| Hey HN, I built this because I wanted to give my team access to Claude and GPT models for internal testing, but the official APIs have no per-key spending controls. You can't cap a key at $5/day or 100 requests/month — it's all or nothing. With non-technical team members in the mix (designers, PMs, QA), one forgotten loop or oversized prompt away from an ugly bill wasn't a risk I wanted to manage manually. Idea was to allow the members to test with these restricted API keys before using official keys. So I built a bridge: it wraps the Claude Code CLI and Codex CLI behind an Express API, backed by existing Max/Pro subscriptions instead of per-token billing. Each team member gets their own API key with hard limits — requests/day, tokens/month, cost caps. Hit the limit and the key stops working. No surprises. An admin dashboard shows who's using what in real time. Key features:
- Two providers: /generate (Claude) and /generate-codex (Codex)
- Per-user API keys with SHA-256 hashing (shown once, never stored raw)

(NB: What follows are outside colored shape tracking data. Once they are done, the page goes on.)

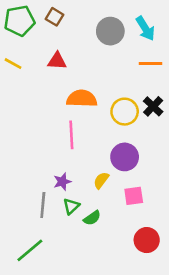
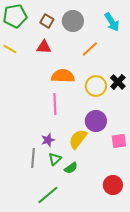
brown square: (55, 17) -> (47, 21), moved
gray circle: (110, 31) -> (73, 21), moved
orange line: (151, 64) -> (90, 49), moved, turned -42
yellow semicircle: (101, 180) -> (78, 139), size x1.5
pink square: (134, 196) -> (119, 141), moved
green line: (30, 250) -> (48, 195), moved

- Per-key hard limits with real-time tracking and enforcement
- Admin dashboard for key management, usage monitoring, and request logs
- Deploy on a $5 VPS behind Cloudflare Tunnel What it's NOT: A production API replacement. It's for internal tooling and prototyping. CLI invocations add ~3-8s latency vs direct API calls. Important: Wrapping CLI subscriptions behind a shared API may violate the Terms of Service of the underlying providers. Anthropic's Consumer ToS (updated Feb 2026) prohibits using subscription OAuth tokens in third-party tools, and OpenAI's ToS prohibits account sharing. Review the applicable terms before using this. See the Disclaimer section in the README for details. Security was a focus: execFile (no shell injection), timing-safe auth, CSP/HSTS, input validation, rate limiting. Details in SECURITY.md. Stack: Node.js, TypeScript, Express. No database — JSON files on disk. GitHub: https://github.com/Shreyas-Dayal/ai-cli-bridge Would love feedback on the approach and any security concerns I might have missed. |
The JSON-on-disk pattern works surprisingly well for this scale. We found the key insight is making costs visible in real-time rather than waiting for end-of-month bills. Even just seeing token counts per request changes behavior.
Curious if you've hit the CLI latency wall yet with concurrent users - that 3-8s overhead compounds fast with a team.